Instructions to follow -
Images are to be excluded, and the rest of the data repeated exactly.

Records provided below:

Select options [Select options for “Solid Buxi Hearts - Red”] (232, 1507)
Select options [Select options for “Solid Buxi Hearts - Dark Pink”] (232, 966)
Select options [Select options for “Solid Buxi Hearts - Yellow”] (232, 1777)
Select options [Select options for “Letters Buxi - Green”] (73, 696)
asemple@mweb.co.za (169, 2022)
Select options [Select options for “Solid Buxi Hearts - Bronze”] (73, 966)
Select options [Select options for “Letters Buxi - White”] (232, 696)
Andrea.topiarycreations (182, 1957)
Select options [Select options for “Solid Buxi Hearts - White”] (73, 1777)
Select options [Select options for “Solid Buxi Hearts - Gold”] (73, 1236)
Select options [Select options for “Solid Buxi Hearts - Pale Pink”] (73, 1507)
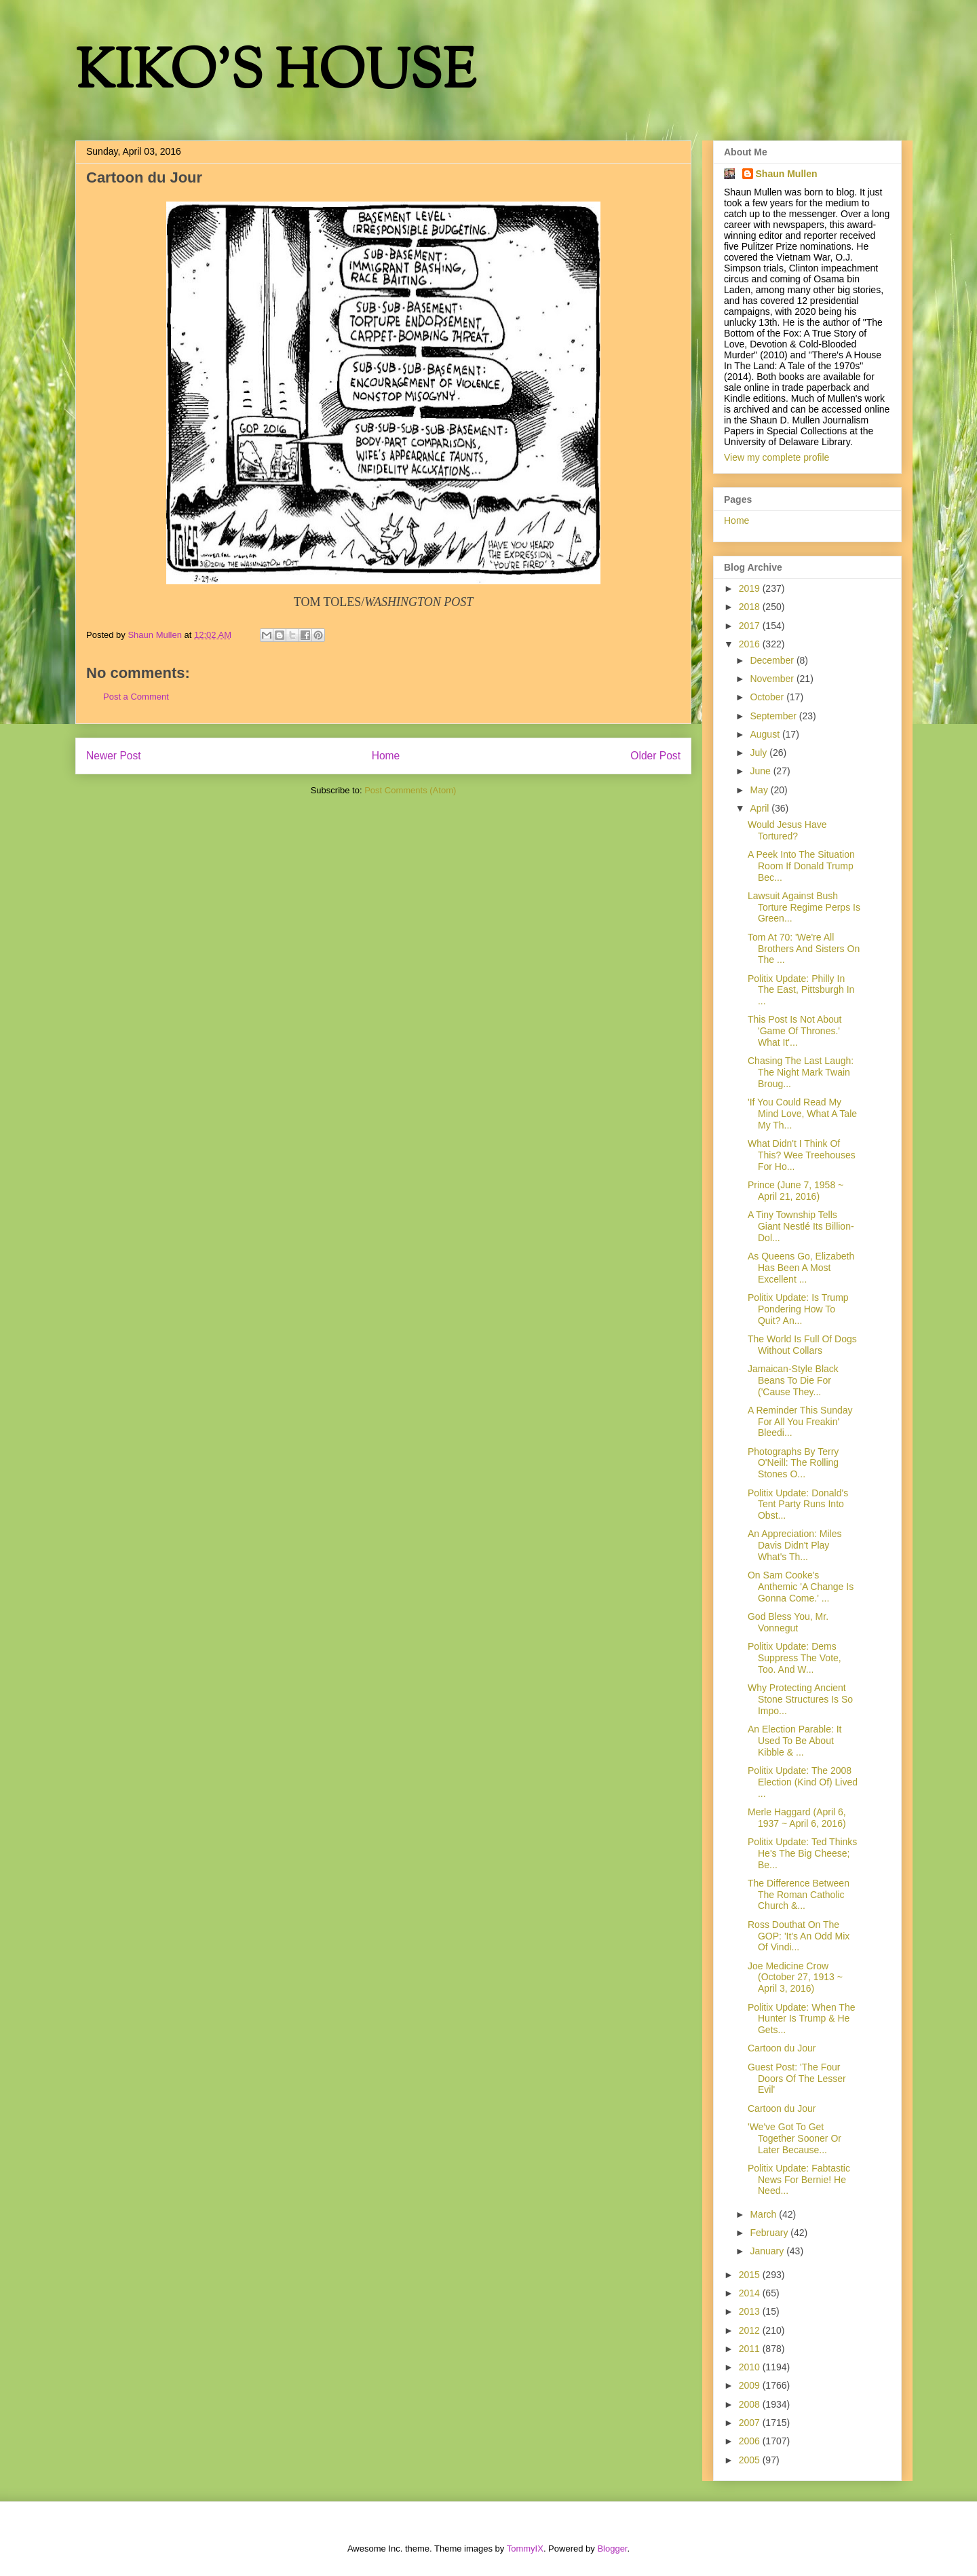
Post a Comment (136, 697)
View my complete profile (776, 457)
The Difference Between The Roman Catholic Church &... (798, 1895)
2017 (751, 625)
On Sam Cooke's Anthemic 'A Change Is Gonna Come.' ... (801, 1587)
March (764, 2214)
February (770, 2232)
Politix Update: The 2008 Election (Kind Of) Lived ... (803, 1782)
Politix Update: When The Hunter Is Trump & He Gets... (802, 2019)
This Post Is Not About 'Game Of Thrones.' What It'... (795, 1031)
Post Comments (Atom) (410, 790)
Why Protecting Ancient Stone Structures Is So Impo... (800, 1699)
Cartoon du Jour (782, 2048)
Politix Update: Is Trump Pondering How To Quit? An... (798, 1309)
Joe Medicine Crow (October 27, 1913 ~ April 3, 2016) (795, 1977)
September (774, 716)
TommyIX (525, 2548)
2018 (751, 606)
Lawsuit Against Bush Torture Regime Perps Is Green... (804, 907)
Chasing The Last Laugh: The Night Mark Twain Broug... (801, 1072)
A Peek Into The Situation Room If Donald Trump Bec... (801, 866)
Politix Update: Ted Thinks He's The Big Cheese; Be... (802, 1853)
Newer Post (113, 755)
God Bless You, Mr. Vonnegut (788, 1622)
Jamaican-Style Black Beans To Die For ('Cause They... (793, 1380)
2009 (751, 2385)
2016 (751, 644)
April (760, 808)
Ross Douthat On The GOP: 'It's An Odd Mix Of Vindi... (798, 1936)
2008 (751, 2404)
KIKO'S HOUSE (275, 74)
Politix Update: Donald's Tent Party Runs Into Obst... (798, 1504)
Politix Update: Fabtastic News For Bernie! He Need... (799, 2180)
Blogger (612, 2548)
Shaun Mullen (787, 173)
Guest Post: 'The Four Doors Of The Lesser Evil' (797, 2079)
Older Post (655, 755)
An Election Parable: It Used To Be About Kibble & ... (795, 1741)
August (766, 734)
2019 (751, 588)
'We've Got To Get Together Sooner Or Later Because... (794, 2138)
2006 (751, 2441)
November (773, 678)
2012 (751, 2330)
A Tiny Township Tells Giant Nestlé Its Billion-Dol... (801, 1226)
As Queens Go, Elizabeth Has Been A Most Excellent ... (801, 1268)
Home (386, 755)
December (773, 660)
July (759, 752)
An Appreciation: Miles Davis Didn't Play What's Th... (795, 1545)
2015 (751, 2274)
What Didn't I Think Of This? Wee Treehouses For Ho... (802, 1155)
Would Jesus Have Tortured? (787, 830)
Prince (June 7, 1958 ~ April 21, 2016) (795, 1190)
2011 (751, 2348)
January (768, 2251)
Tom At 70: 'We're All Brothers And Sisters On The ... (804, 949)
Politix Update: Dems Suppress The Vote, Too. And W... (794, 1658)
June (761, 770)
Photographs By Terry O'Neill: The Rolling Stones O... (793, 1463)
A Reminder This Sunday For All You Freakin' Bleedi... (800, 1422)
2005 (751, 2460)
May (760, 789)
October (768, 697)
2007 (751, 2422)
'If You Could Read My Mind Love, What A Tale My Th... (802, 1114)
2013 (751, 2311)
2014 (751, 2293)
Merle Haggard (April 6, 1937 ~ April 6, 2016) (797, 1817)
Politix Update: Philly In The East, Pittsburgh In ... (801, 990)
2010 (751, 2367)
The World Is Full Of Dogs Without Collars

End of Records provided.

Solution for this problem -
Select options [Select options for “Solid Buxi Hearts - Red”] (232, 1507)
Select options [Select options for “Solid Buxi Hearts - Dark Pink”] (232, 966)
Select options [Select options for “Solid Buxi Hearts - Yellow”] (232, 1777)
Select options [Select options for “Letters Buxi - Green”] (73, 696)
asemple@mweb.co.za (169, 2022)
Select options [Select options for “Solid Buxi Hearts - Bronze”] (73, 966)
Select options [Select options for “Letters Buxi - White”] (232, 696)
Andrea.topiarycreations (182, 1957)
Select options [Select options for “Solid Buxi Hearts - White”] (73, 1777)
Select options [Select options for “Solid Buxi Hearts - Gold”] (73, 1236)
Select options [Select options for “Solid Buxi Hearts - Pale Pink”] (73, 1507)
Post a Comment (136, 697)
View my complete profile (776, 457)
The Difference Between The Roman Catholic Church &... (798, 1895)
2017 (751, 625)
On Sam Cooke's Anthemic 'A Change Is Gonna Come.' ... (801, 1587)
March (764, 2214)
February (770, 2232)
Politix Update: The 2008 Election (Kind Of) Lived ... (803, 1782)
Politix Update: When The Hunter Is Trump & He Gets... (802, 2019)
This Post Is Not About 'Game Of Thrones.' What It'... (795, 1031)
Post Comments (Atom) (410, 790)
Why Protecting Ancient Stone Structures Is So Impo... (800, 1699)
Cartoon du Jour (782, 2048)
Politix Update: Is Trump Pondering How To Quit? An... (798, 1309)
Joe Medicine Crow (October 27, 1913 ~ April 3, 2016) (795, 1977)
September (774, 716)
TommyIX (525, 2548)
2018 (751, 606)
Lawsuit Against Bush Torture Regime Perps Is Green... (804, 907)
Chasing The Last Laugh: The Night Mark Twain Broug... (801, 1072)
A Peek Into The Situation Room If Donald Trump Bec... (801, 866)
Politix Update: Ted Thinks He's The Big Cheese; Be... (802, 1853)
Newer Post (113, 755)
God Bless You, Mr. Vonnegut (788, 1622)
Jamaican-Style Black Beans To Die For ('Cause They... (793, 1380)
2009 (751, 2385)
2016 (751, 644)
April (760, 808)
Ross Douthat On The GOP: 'It's An Odd Mix Of Vindi... (798, 1936)
2008 (751, 2404)
KIKO'S HOUSE (275, 74)
Politix Update: Donald's Tent Party Runs Into Obst... (798, 1504)
Politix Update: Fabtastic News For Bernie! He Need... (799, 2180)
Blogger (612, 2548)
Shaun Mullen (787, 173)
Guest Post: 'The Four Doors Of The Lesser Evil' (797, 2079)
Older Post (655, 755)
An Election Parable: It Used To Be About Kibble & ... (795, 1741)
August (766, 734)
2019 (751, 588)
'We've Got To Get Together Sooner Or Later Because... (794, 2138)
2006 (751, 2441)
November (773, 678)
2012 (751, 2330)
A Tiny Township Tells Giant Nestlé Its Billion-Dol... (801, 1226)
As Queens Go, Elizabeth Has Been A Most Excellent ... (801, 1268)
Home (386, 755)
December (773, 660)
July (759, 752)
An Appreciation: Miles Davis Didn't Play What's Th... (795, 1545)
2015 (751, 2274)
What Didn't I Think Of This? Wee Treehouses For Ho... (802, 1155)
Would Jesus Have Tortured? (787, 830)
Prince (June 7, 1958 ~ April 21, 2016) (795, 1190)
2011 (751, 2348)
January (768, 2251)
Tom At 70: 'We're All Brothers And Sisters On The ... (804, 949)
Politix Update: Dems Suppress The Vote, Too. And W... (794, 1658)
June (761, 770)
Photographs By Terry O'Neill: The Rolling Stones O... (793, 1463)
A Reminder This Sunday For All You Freakin' Bleedi... (800, 1422)
2005 (751, 2460)
May (760, 789)
October (768, 697)
2007 (751, 2422)
'If You Could Read My Mind Love, What A Tale My Th... (802, 1114)
2013 (751, 2311)
2014 (751, 2293)
Merle Haggard (April 6, 1937 ~ April 6, 2016) (797, 1817)
Politix Update: Philly In The East, Pittsburgh In ... (801, 990)
2010 (751, 2367)
The World Is Full Of Dogs Without Collars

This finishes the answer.